Set down the whole listing verbatim.

────────────────────

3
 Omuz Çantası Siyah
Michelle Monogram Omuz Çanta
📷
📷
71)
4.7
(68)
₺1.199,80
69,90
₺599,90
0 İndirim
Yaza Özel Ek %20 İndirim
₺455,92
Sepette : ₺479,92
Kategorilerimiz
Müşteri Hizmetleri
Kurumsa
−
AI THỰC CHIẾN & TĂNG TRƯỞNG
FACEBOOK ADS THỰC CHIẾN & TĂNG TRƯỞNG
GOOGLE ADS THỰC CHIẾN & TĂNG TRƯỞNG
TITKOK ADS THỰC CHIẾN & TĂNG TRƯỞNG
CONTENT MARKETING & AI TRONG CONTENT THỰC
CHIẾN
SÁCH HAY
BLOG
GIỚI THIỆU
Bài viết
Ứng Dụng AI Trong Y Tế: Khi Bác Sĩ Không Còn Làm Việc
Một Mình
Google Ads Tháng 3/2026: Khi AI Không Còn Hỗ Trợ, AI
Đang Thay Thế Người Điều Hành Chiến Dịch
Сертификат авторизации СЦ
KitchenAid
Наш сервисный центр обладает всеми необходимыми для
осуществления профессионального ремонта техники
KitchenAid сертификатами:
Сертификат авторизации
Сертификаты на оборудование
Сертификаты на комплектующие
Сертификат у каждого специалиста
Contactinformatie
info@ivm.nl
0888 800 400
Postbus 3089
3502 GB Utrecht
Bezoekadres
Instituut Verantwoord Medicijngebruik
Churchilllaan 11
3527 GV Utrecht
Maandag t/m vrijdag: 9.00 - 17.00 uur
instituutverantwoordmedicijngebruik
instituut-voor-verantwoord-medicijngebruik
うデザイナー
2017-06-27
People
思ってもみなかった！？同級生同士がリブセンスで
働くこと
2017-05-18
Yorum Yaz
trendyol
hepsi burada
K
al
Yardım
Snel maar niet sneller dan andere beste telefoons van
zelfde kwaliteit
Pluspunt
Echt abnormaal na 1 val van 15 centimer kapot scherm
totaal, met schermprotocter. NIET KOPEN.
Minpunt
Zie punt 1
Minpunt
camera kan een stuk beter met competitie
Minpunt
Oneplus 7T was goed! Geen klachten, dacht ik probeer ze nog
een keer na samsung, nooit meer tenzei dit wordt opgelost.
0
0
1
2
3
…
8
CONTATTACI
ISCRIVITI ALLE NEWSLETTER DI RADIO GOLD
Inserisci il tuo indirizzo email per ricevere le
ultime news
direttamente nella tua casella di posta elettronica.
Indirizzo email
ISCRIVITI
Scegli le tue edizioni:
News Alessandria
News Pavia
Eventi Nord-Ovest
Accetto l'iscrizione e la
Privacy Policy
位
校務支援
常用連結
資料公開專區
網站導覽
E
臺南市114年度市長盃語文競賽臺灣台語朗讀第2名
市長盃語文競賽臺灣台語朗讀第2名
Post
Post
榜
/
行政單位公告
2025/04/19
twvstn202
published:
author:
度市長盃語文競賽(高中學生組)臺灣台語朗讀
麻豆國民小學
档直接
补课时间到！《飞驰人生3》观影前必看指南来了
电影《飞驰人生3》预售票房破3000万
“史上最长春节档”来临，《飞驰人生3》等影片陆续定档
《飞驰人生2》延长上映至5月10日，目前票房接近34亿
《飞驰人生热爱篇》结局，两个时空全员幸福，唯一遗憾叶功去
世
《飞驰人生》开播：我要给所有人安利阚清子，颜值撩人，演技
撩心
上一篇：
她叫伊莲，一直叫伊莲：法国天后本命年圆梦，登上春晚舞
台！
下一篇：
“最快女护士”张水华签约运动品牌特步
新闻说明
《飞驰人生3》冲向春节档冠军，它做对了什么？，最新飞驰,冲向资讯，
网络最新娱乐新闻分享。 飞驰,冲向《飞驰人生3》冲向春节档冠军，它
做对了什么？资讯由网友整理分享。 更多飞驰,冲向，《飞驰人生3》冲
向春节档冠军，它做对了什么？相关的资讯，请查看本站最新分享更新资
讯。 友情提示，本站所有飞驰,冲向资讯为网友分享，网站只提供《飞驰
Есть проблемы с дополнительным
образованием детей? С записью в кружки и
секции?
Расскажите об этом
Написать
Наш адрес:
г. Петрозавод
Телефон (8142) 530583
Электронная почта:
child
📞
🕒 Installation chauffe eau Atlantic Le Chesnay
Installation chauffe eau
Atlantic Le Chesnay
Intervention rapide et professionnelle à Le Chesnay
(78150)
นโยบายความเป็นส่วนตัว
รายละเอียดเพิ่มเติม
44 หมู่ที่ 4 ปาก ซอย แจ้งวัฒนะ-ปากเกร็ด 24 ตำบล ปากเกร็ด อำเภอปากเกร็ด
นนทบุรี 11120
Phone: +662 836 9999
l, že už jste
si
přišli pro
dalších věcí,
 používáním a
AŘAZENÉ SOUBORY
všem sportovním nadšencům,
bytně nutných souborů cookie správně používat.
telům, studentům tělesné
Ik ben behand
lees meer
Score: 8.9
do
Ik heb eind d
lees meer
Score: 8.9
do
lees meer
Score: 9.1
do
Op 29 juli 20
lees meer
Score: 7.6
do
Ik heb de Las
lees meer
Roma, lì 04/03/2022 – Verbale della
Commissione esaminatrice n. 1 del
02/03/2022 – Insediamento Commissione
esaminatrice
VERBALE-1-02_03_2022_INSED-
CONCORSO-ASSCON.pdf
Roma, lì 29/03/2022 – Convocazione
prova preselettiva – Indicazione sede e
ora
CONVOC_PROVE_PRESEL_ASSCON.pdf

────────────────────

### Solution to this problem
3
 Omuz Çantası Siyah
Michelle Monogram Omuz Çanta
📷
📷
71)
4.7
(68)
₺1.199,80
69,90
₺599,90
0 İndirim
Yaza Özel Ek %20 İndirim
₺455,92
Sepette : ₺479,92
Kategorilerimiz
Müşteri Hizmetleri
Kurumsa
−
AI THỰC CHIẾN & TĂNG TRƯỞNG
FACEBOOK ADS THỰC CHIẾN & TĂNG TRƯỞNG
GOOGLE ADS THỰC CHIẾN & TĂNG TRƯỞNG
TITKOK ADS THỰC CHIẾN & TĂNG TRƯỞNG
CONTENT MARKETING & AI TRONG CONTENT THỰC
CHIẾN
SÁCH HAY
BLOG
GIỚI THIỆU
Bài viết
Ứng Dụng AI Trong Y Tế: Khi Bác Sĩ Không Còn Làm Việc
Một Mình
Google Ads Tháng 3/2026: Khi AI Không Còn Hỗ Trợ, AI
Đang Thay Thế Người Điều Hành Chiến Dịch
Сертификат авторизации СЦ
KitchenAid
Наш сервисный центр обладает всеми необходимыми для
осуществления профессионального ремонта техники
KitchenAid сертификатами:
Сертификат авторизации
Сертификаты на оборудование
Сертификаты на комплектующие
Сертификат у каждого специалиста
Contactinformatie
info@ivm.nl
0888 800 400
Postbus 3089
3502 GB Utrecht
Bezoekadres
Instituut Verantwoord Medicijngebruik
Churchilllaan 11
3527 GV Utrecht
Maandag t/m vrijdag: 9.00 - 17.00 uur
instituutverantwoordmedicijngebruik
instituut-voor-verantwoord-medicijngebruik
うデザイナー
2017-06-27
People
思ってもみなかった！？同級生同士がリブセンスで
働くこと
2017-05-18
Yorum Yaz
trendyol
hepsi burada
K
al
Yardım
Snel maar niet sneller dan andere beste telefoons van
zelfde kwaliteit
Pluspunt
Echt abnormaal na 1 val van 15 centimer kapot scherm
totaal, met schermprotocter. NIET KOPEN.
Minpunt
Zie punt 1
Minpunt
camera kan een stuk beter met competitie
Minpunt
Oneplus 7T was goed! Geen klachten, dacht ik probeer ze nog
een keer na samsung, nooit meer tenzei dit wordt opgelost.
0
0
1
2
3
…
8
CONTATTACI
ISCRIVITI ALLE NEWSLETTER DI RADIO GOLD
Inserisci il tuo indirizzo email per ricevere le
ultime news
direttamente nella tua casella di posta elettronica.
Indirizzo email
ISCRIVITI
Scegli le tue edizioni:
News Alessandria
News Pavia
Eventi Nord-Ovest
Accetto l'iscrizione e la
Privacy Policy
位
校務支援
常用連結
資料公開專區
網站導覽
E
臺南市114年度市長盃語文競賽臺灣台語朗讀第2名
市長盃語文競賽臺灣台語朗讀第2名
Post
Post
榜
/
行政單位公告
2025/04/19
twvstn202
published:
author:
度市長盃語文競賽(高中學生組)臺灣台語朗讀
麻豆國民小學
档直接
补课时间到！《飞驰人生3》观影前必看指南来了
电影《飞驰人生3》预售票房破3000万
“史上最长春节档”来临，《飞驰人生3》等影片陆续定档
《飞驰人生2》延长上映至5月10日，目前票房接近34亿
《飞驰人生热爱篇》结局，两个时空全员幸福，唯一遗憾叶功去
世
《飞驰人生》开播：我要给所有人安利阚清子，颜值撩人，演技
撩心
上一篇：
她叫伊莲，一直叫伊莲：法国天后本命年圆梦，登上春晚舞
台！
下一篇：
“最快女护士”张水华签约运动品牌特步
新闻说明
《飞驰人生3》冲向春节档冠军，它做对了什么？，最新飞驰,冲向资讯，
网络最新娱乐新闻分享。 飞驰,冲向《飞驰人生3》冲向春节档冠军，它
做对了什么？资讯由网友整理分享。 更多飞驰,冲向，《飞驰人生3》冲
向春节档冠军，它做对了什么？相关的资讯，请查看本站最新分享更新资
讯。 友情提示，本站所有飞驰,冲向资讯为网友分享，网站只提供《飞驰
Есть проблемы с дополнительным
образованием детей? С записью в кружки и
секции?
Расскажите об этом
Написать
Наш адрес:
г. Петрозавод
Телефон (8142) 530583
Электронная почта:
child
📞
🕒 Installation chauffe eau Atlantic Le Chesnay
Installation chauffe eau
Atlantic Le Chesnay
Intervention rapide et professionnelle à Le Chesnay
(78150)
นโยบายความเป็นส่วนตัว
รายละเอียดเพิ่มเติม
44 หมู่ที่ 4 ปาก ซอย แจ้งวัฒนะ-ปากเกร็ด 24 ตำบล ปากเกร็ด อำเภอปากเกร็ด
นนทบุรี 11120
Phone: +662 836 9999
l, že už jste
si
přišli pro
dalších věcí,
 používáním a
AŘAZENÉ SOUBORY
všem sportovním nadšencům,
bytně nutných souborů cookie správně používat.
telům, studentům tělesné
Ik ben behand
lees meer
Score: 8.9
do
Ik heb eind d
lees meer
Score: 8.9
do
lees meer
Score: 9.1
do
Op 29 juli 20
lees meer
Score: 7.6
do
Ik heb de Las
lees meer
Roma, lì 04/03/2022 – Verbale della
Commissione esaminatrice n. 1 del
02/03/2022 – Insediamento Commissione
esaminatrice
VERBALE-1-02_03_2022_INSED-
CONCORSO-ASSCON.pdf
Roma, lì 29/03/2022 – Convocazione
prova preselettiva – Indicazione sede e
ora
CONVOC_PROVE_PRESEL_ASSCON.pdf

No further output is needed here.